MySQL will, in almost all cases, rebuild the table during an ALTER**. This is because the row-based engines (i.e. all of them) HAVE to do this to retain the data in the right format for querying. It's also because there are many other changes you could make which would also require rebuilding the table (such as changing indexes, primary keys etc)
I don't know what engine you're using, but I will assume MyISAM. MyISAM copies the data file, making any necessary format changes - this is relatively quick and is not likely to take much longer than the IO hardware can get the old datafile in and the new on out to disc.
Rebuilding the indexes is really the killer. Depending on how you have it configured, MySQL will either: for each index, put the indexed columns into a filesort buffer (which may be in memory but is typically on disc), sort that using its filesort() function (which does a quicksort by recursively copying the data between two files, if it's too big for memory) and then build the entire index based on the sorted data.

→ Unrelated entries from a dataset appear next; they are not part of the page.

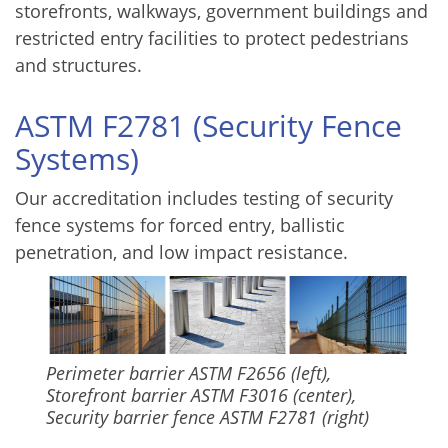
storefronts, walkways, government buildings and
restricted entry facilities to protect pedestrians
and structures.
ASTM F2781 (Security Fence
Systems)
Our accreditation includes testing of security
fence systems for forced entry, ballistic
penetration, and low impact resistance.
Perimeter barrier ASTM F2656 (left),
Storefront barrier ASTM F3016 (center),
Security barrier fence ASTM F2781 (right)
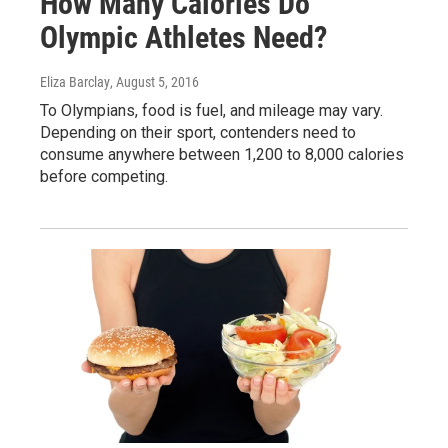
How Many Calories Do
Olympic Athletes Need?
Eliza Barclay
, August 5, 2016
To Olympians, food is fuel, and mileage may vary.
Depending on their sport, contenders need to
consume anywhere between 1,200 to 8,000 calories
before competing.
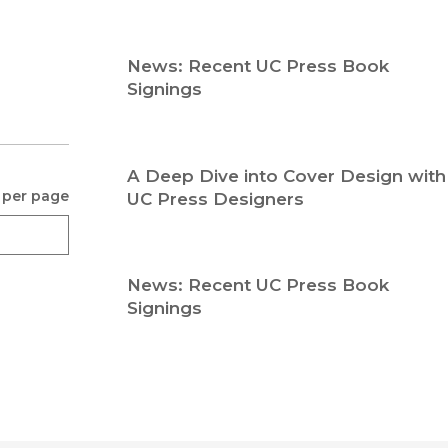
Religion
History
Sciences
Language
News: Recent UC Press Book
l
Sociology
Signings
Latin American Studies
Technology Studies
A Deep Dive into Cover Design with
 per page
UC Press Designers
News: Recent UC Press Book
Signings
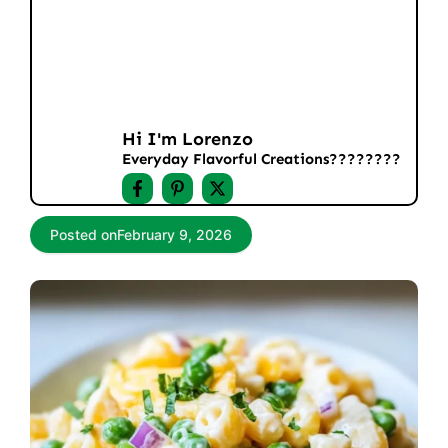
Hi I'm Lorenzo
Everyday Flavorful Creations????‍????
Posted on
February 9, 2026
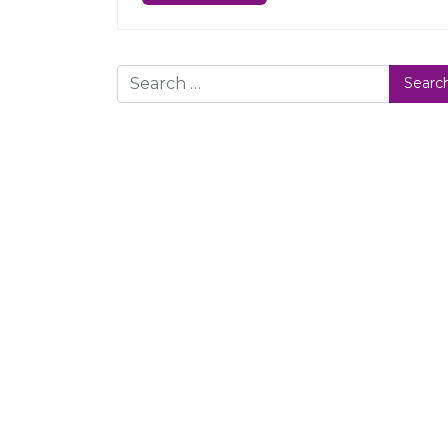
Search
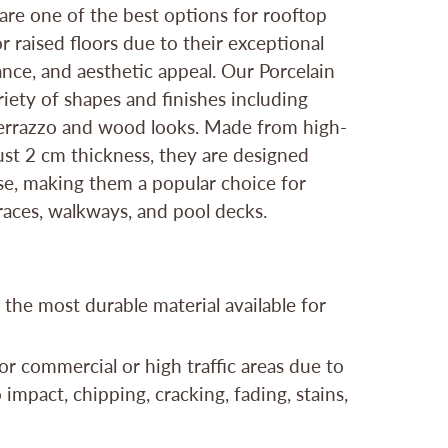
 are one of the best options for rooftop
r raised floors due to their exceptional
ance, and aesthetic appeal. Our Porcelain
iety of shapes and finishes including
 terrazzo and wood looks. Made from high-
bust 2 cm thickness, they are designed
use, making them a popular choice for
rraces, walkways, and pool decks.
 the most durable material available for
or commercial or high traffic areas due to
 impact, chipping, cracking, fading, stains,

If it can't do the filesort trick, it will just behave as if you did an INSERT on every row, and populate the index blocks with each row's data in turn. This is painfully slow and results in far from optimal indexes.
You can tell which it's doing by using SHOW PROCESSLIST during the process. "Repairing by filesort" is good, "Repairing with keycache" is bad.
All of this will use AT MOST one core, but will sometimes be IO bound as well (especially copying the data file).
** There are some exceptions, such as dropping secondary indexes on innodb plugin tables.
You add a NOT NULL column, the tuples need to be populated. So it will be slow...
This touches each of 200.000 records, as each record needs to be updated with a new bool value which is not going to be null.
So; yes it's an expensive query... There is nothing you can do to make it faster.